[What is needed] Please copy every line from the following entries in which the word "Free" appears.

[Opening Records for this task section]

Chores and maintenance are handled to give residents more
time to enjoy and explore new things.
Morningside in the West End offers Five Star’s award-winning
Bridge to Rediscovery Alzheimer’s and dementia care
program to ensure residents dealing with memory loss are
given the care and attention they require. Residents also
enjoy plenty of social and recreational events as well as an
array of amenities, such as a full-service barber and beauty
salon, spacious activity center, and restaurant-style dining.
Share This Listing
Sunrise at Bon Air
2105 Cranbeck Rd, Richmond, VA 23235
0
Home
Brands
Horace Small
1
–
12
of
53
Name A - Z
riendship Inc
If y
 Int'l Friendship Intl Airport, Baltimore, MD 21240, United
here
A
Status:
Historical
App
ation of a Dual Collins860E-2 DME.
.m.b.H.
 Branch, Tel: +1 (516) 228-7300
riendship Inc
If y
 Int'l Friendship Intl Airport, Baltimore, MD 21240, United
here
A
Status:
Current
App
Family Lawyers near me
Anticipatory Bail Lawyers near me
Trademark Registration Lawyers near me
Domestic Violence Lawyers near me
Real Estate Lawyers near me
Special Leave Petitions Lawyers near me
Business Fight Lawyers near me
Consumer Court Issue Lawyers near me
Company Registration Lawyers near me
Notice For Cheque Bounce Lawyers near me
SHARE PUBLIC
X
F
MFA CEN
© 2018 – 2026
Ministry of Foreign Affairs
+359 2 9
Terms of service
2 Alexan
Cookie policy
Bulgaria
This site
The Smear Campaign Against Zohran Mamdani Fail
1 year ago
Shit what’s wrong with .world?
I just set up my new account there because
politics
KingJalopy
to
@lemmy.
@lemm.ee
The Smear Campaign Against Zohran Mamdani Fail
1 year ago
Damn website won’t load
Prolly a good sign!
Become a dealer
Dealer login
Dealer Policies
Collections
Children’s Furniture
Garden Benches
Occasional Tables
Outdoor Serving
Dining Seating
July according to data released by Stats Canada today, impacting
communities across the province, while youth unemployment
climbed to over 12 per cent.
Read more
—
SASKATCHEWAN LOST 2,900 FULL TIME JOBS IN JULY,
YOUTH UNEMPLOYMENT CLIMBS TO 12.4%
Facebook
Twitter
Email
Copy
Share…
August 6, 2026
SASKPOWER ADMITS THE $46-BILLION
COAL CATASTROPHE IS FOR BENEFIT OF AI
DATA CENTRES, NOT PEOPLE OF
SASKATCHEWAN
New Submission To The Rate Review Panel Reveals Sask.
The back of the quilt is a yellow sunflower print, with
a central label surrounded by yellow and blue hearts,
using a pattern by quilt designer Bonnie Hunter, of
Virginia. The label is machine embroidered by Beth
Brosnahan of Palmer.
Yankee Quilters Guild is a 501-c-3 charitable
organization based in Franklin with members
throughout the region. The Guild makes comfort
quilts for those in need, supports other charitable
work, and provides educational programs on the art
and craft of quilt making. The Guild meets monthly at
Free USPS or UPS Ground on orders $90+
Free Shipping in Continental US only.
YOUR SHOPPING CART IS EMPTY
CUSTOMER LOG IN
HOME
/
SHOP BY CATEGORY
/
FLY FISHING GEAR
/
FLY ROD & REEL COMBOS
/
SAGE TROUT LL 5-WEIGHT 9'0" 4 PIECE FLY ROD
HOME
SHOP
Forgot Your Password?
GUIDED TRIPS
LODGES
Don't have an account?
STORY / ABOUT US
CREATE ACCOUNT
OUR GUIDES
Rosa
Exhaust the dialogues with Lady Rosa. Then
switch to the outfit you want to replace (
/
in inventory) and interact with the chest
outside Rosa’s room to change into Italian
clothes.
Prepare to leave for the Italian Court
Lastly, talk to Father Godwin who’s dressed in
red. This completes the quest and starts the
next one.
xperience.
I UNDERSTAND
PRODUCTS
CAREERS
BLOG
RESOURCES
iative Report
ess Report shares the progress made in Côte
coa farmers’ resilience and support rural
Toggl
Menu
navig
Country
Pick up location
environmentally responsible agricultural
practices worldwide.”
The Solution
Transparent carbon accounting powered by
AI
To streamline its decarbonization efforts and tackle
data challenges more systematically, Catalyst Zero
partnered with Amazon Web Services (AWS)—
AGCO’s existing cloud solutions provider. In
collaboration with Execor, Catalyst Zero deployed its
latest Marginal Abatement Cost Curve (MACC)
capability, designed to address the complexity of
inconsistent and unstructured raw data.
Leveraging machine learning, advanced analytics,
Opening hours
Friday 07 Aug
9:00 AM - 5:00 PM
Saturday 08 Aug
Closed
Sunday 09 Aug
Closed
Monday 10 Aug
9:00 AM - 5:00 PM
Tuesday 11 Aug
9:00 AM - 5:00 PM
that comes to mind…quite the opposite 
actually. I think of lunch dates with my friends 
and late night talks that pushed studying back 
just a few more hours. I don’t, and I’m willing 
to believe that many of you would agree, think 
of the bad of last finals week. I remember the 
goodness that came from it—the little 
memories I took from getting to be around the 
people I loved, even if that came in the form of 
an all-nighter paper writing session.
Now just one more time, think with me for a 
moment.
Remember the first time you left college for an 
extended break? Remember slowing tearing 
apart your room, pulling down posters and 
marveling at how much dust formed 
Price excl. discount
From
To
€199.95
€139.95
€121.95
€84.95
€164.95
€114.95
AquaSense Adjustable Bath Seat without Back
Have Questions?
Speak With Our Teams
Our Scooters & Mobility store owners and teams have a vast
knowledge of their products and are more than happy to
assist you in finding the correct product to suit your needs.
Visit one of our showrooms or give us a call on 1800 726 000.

[Closing Records for this task section]

[Answer to this problem]
Free USPS or UPS Ground on orders $90+
Free Shipping in Continental US only.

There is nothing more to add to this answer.